# Lula Park?



## GASLAYER (Nov 23, 2015)

Anyone ever launched back up the Chattahoochee in Lula Park and hunted? Looks to be some pretty good coves backed up from google earth. Wondering if it's worth my time to go scout it, thanks.


----------



## DuckHuntin101 (Nov 23, 2015)

truck+gas+boat=scouting. Nobody is gonna say yes or no. It's better to find out yourself


----------



## GASLAYER (Nov 24, 2015)

Wasn't asking if anyone had seen birds, curious as to the layout. It's supposedly 4-500 acres. Was asking to see if anyone had ever been there and which way these acres included. Up river or down river. Thanks.


----------



## TireKicker (Nov 24, 2015)

Loaded


----------



## mizzippi jb (Nov 24, 2015)

My pals killed em with a boat paddle down there south of the bridge.


----------



## Water Swat (Nov 24, 2015)

GASLAYER said:


> Was asking to see if anyone had ever been there and which way these acres included. Up river or down river. Thanks.
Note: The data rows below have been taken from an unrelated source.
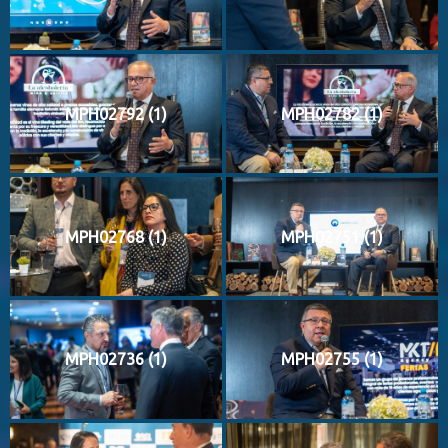
MPH02792 (1)
MPH02782 (1)
MPH02768 (1)
MPH02751 (1)
MPH02736 (1)
MPH02755 (1)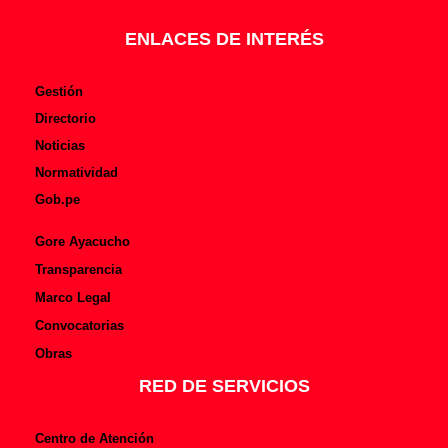
k
-
f
ENLACES DE INTERÉS
Gestión
Directorio
Noticias
Normatividad
Gob.pe
Gore Ayacucho
Transparencia
Marco Legal
Convocatorias
Obras
RED DE SERVICIOS
Centro de Atención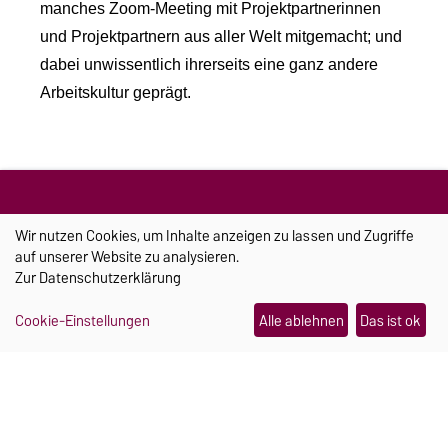
manches Zoom-Meeting mit Projektpartnerinnen
und Projektpartnern aus aller Welt mitgemacht; und
dabei unwissentlich ihrerseits eine ganz andere
Arbeitskultur geprägt.
Schlagworte:
Fakultät für Verfahrens- und
Wir nutzen Cookies, um Inhalte anzeigen zu lassen und Zugriffe
Systemtechnik
,
Kooperationen
,
Campus
,
auf unserer Website zu analysieren.
Chancengleichheit
Zur
Datenschutzerklärung
Cookie-Einstellungen
Alle ablehnen
Das ist ok
📄
PDF Download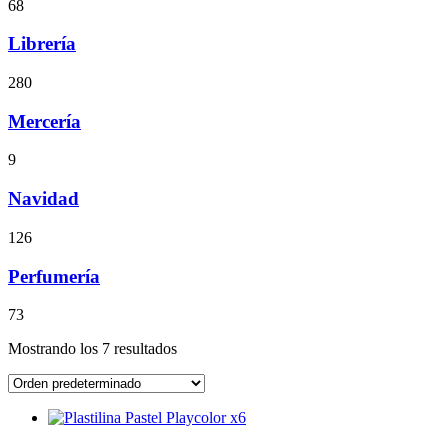
68
Librería
280
Mercería
9
Navidad
126
Perfumería
73
Mostrando los 7 resultados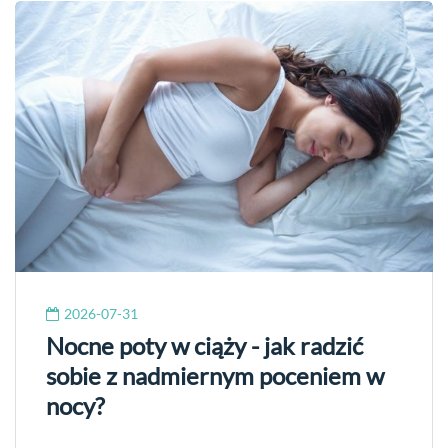
2026-07-31
Nocne poty w ciąży - jak radzić
sobie z nadmiernym poceniem w
nocy?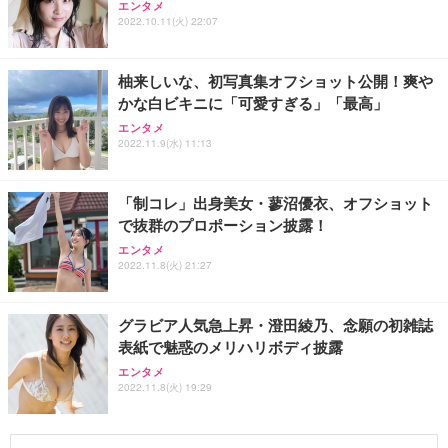
エンタメ
2022.10.11(火) 22:07
柚来しいな、初写真集オフショット公開！爽や
かな白ビキニに「可愛すぎる」「最高」
エンタメ
2022.11.9(水) 11:13
「制コレ」出身美女・蓼沼優衣、オフショット
で抜群のプロポーション披露！
エンタメ
2022.11.8(火) 21:27
グラビア人気急上昇・澄田綾乃、念願の初雑誌
表紙で魅惑のメリハリボディ披露
エンタメ
2022.11.8(火) 19:29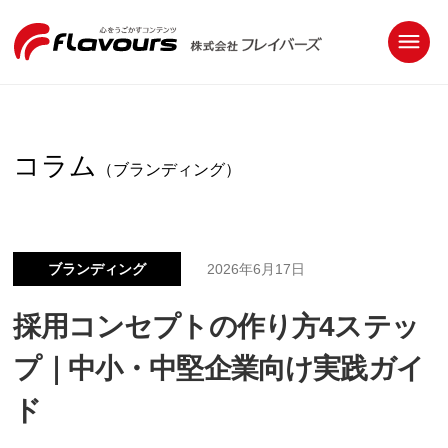
コラム
（ブランディング）
ブランディング
2026年6月17日
採用コンセプトの作り方4ステッ
プ｜中小・中堅企業向け実践ガイ
ド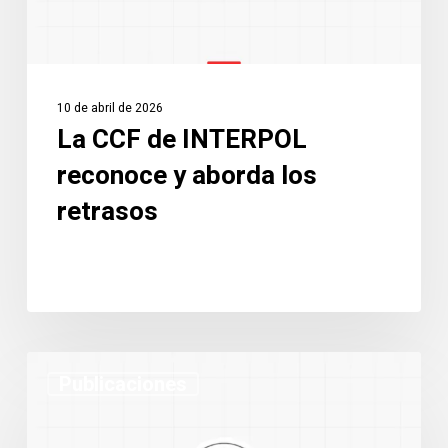
los
retrasos
10 de abril de 2026
La CCF de INTERPOL
reconoce y aborda los
retrasos
Charlie
Publicaciones
Magri
es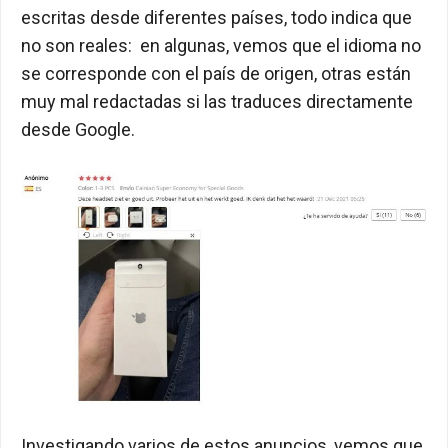
escritas desde diferentes países, todo indica que
no son reales: en algunas, vemos que el idioma no
se corresponde con el país de origen, otras están
muy mal redactadas si las traduces directamente
desde Google.
Investigando varios de estos anuncios, vemos que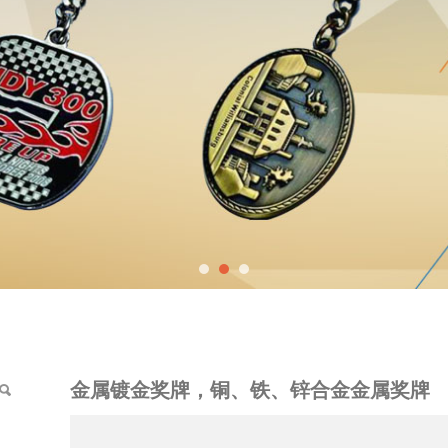
、铁、锌合金金属奖牌
金属镀金奖牌，铜、铁、锌合金金属奖牌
yeah people have been there. It's public water.  thousands upon thousands have been there shooting every high bird that comes close to crossing the river. its terrible because of that.


----------



## todd06 (Nov 24, 2015)

there is a map link showing boundary line on ga dnr wma website.


----------



## Wing Shootin (Nov 24, 2015)

There are a couple of slews North of the bridge that should be a good place to set up. With the lake at full pool right now you will have 3 to 5 feet of water to work with.


----------



## GASLAYER (Nov 24, 2015)

Thanks y'all!


----------



## j_seph (Nov 24, 2015)

Check out Belton Bridge boat ramp, water is down and there is a sandbar between lula ramp and river channel that's very skinny right now


----------



## Gaducker (Nov 24, 2015)

Im goin to check that out in the morning.


----------



## Water Swat (Nov 24, 2015)

http://forum.gon.com/showthread.php?t=825549


Killer. take care of this thread buddy.


----------